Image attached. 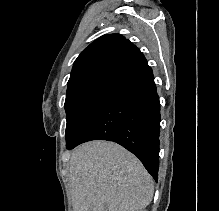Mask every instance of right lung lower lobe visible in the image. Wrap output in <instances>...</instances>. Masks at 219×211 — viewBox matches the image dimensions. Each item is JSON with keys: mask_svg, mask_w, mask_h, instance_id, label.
<instances>
[{"mask_svg": "<svg viewBox=\"0 0 219 211\" xmlns=\"http://www.w3.org/2000/svg\"><path fill=\"white\" fill-rule=\"evenodd\" d=\"M159 132V96L147 65L110 90L69 149L91 140L116 142L135 154L157 181Z\"/></svg>", "mask_w": 219, "mask_h": 211, "instance_id": "obj_1", "label": "right lung lower lobe"}]
</instances>
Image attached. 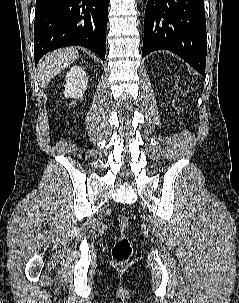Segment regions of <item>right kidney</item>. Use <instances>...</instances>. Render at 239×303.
Segmentation results:
<instances>
[{
  "label": "right kidney",
  "mask_w": 239,
  "mask_h": 303,
  "mask_svg": "<svg viewBox=\"0 0 239 303\" xmlns=\"http://www.w3.org/2000/svg\"><path fill=\"white\" fill-rule=\"evenodd\" d=\"M64 96L66 98L81 99L87 88L86 72L79 66H73L66 74Z\"/></svg>",
  "instance_id": "obj_1"
}]
</instances>
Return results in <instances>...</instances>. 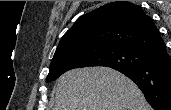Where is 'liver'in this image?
Wrapping results in <instances>:
<instances>
[{
    "label": "liver",
    "instance_id": "1",
    "mask_svg": "<svg viewBox=\"0 0 171 110\" xmlns=\"http://www.w3.org/2000/svg\"><path fill=\"white\" fill-rule=\"evenodd\" d=\"M53 110H152L137 85L107 67L65 72L57 79Z\"/></svg>",
    "mask_w": 171,
    "mask_h": 110
}]
</instances>
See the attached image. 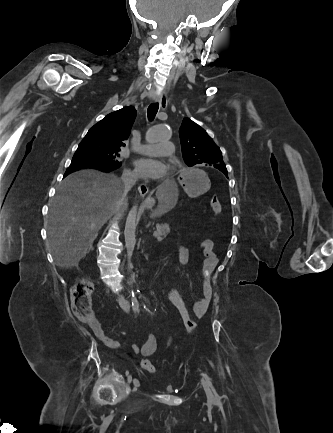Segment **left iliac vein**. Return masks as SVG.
<instances>
[{
  "label": "left iliac vein",
  "instance_id": "1",
  "mask_svg": "<svg viewBox=\"0 0 333 433\" xmlns=\"http://www.w3.org/2000/svg\"><path fill=\"white\" fill-rule=\"evenodd\" d=\"M200 381H201V384H202L206 394L211 395L212 392H211L210 387H209L208 383L206 382V380L204 378H201Z\"/></svg>",
  "mask_w": 333,
  "mask_h": 433
}]
</instances>
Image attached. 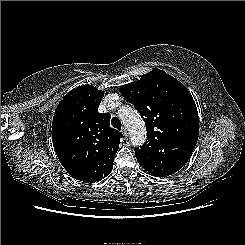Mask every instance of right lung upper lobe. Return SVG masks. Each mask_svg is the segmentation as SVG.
<instances>
[{
	"label": "right lung upper lobe",
	"mask_w": 245,
	"mask_h": 245,
	"mask_svg": "<svg viewBox=\"0 0 245 245\" xmlns=\"http://www.w3.org/2000/svg\"><path fill=\"white\" fill-rule=\"evenodd\" d=\"M103 92L92 85L72 89L58 104L52 141L60 163L80 181L92 183L107 176L122 133L110 127L109 113H99Z\"/></svg>",
	"instance_id": "1"
}]
</instances>
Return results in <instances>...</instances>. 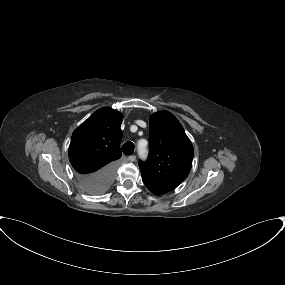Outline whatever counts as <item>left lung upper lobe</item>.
<instances>
[{"instance_id": "1", "label": "left lung upper lobe", "mask_w": 285, "mask_h": 285, "mask_svg": "<svg viewBox=\"0 0 285 285\" xmlns=\"http://www.w3.org/2000/svg\"><path fill=\"white\" fill-rule=\"evenodd\" d=\"M149 157L139 161L142 179L155 195L175 189L188 176L193 146L177 118L167 111L154 113L149 124Z\"/></svg>"}]
</instances>
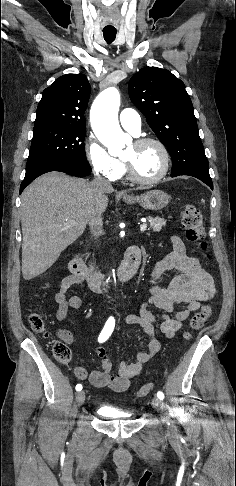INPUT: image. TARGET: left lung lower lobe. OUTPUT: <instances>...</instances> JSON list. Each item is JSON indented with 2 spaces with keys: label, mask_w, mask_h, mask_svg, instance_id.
I'll return each mask as SVG.
<instances>
[{
  "label": "left lung lower lobe",
  "mask_w": 236,
  "mask_h": 486,
  "mask_svg": "<svg viewBox=\"0 0 236 486\" xmlns=\"http://www.w3.org/2000/svg\"><path fill=\"white\" fill-rule=\"evenodd\" d=\"M180 175H189V176L196 177V178L200 179L201 181H203L205 184H207L211 189H213V183H212L211 177H205V176L195 174V173H184V174H179V175H171V177H176V176H180Z\"/></svg>",
  "instance_id": "obj_1"
}]
</instances>
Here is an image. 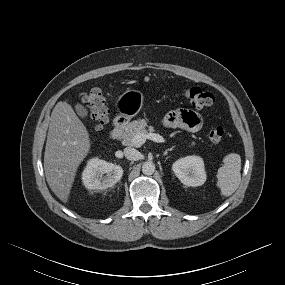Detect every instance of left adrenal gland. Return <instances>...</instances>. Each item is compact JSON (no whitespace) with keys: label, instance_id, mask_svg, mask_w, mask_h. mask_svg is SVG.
Here are the masks:
<instances>
[{"label":"left adrenal gland","instance_id":"1","mask_svg":"<svg viewBox=\"0 0 285 285\" xmlns=\"http://www.w3.org/2000/svg\"><path fill=\"white\" fill-rule=\"evenodd\" d=\"M173 148H174V146H172L171 148H169V149L165 150L164 155H167V153H168L169 151H172V150H173Z\"/></svg>","mask_w":285,"mask_h":285}]
</instances>
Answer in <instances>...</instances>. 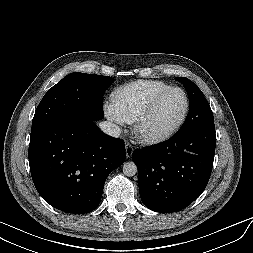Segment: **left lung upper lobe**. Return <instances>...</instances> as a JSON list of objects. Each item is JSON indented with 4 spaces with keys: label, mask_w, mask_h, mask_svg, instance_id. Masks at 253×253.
I'll return each mask as SVG.
<instances>
[{
    "label": "left lung upper lobe",
    "mask_w": 253,
    "mask_h": 253,
    "mask_svg": "<svg viewBox=\"0 0 253 253\" xmlns=\"http://www.w3.org/2000/svg\"><path fill=\"white\" fill-rule=\"evenodd\" d=\"M176 79L185 86L190 102L189 113L179 132H190L214 124L210 105L197 85L184 77Z\"/></svg>",
    "instance_id": "5c2ea615"
}]
</instances>
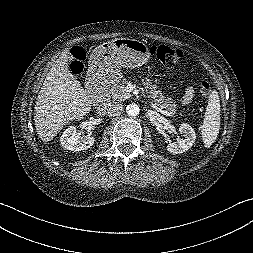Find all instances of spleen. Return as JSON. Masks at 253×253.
Returning <instances> with one entry per match:
<instances>
[{"label": "spleen", "instance_id": "1", "mask_svg": "<svg viewBox=\"0 0 253 253\" xmlns=\"http://www.w3.org/2000/svg\"><path fill=\"white\" fill-rule=\"evenodd\" d=\"M220 130V100L217 91L209 95L208 105L201 127L204 147L209 148L217 139Z\"/></svg>", "mask_w": 253, "mask_h": 253}]
</instances>
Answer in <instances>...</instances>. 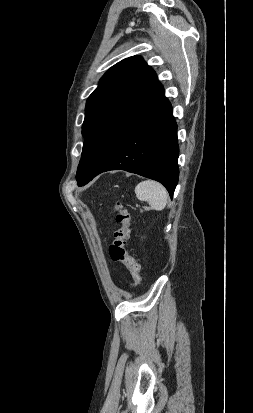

#### Exercise description
Nothing but the lines from the line with "Find all instances" through the last line of the listing should be copied, exactly and with both ends kept. Leave pictures out.

#### Exercise answer
Find all instances of spleen. Return as JSON. Masks at 253×253.
Returning <instances> with one entry per match:
<instances>
[{"label": "spleen", "instance_id": "1", "mask_svg": "<svg viewBox=\"0 0 253 253\" xmlns=\"http://www.w3.org/2000/svg\"><path fill=\"white\" fill-rule=\"evenodd\" d=\"M220 130V100L217 91L209 95L208 105L201 127L204 147L209 148L217 139Z\"/></svg>", "mask_w": 253, "mask_h": 253}]
</instances>
Answer in <instances>...</instances>. 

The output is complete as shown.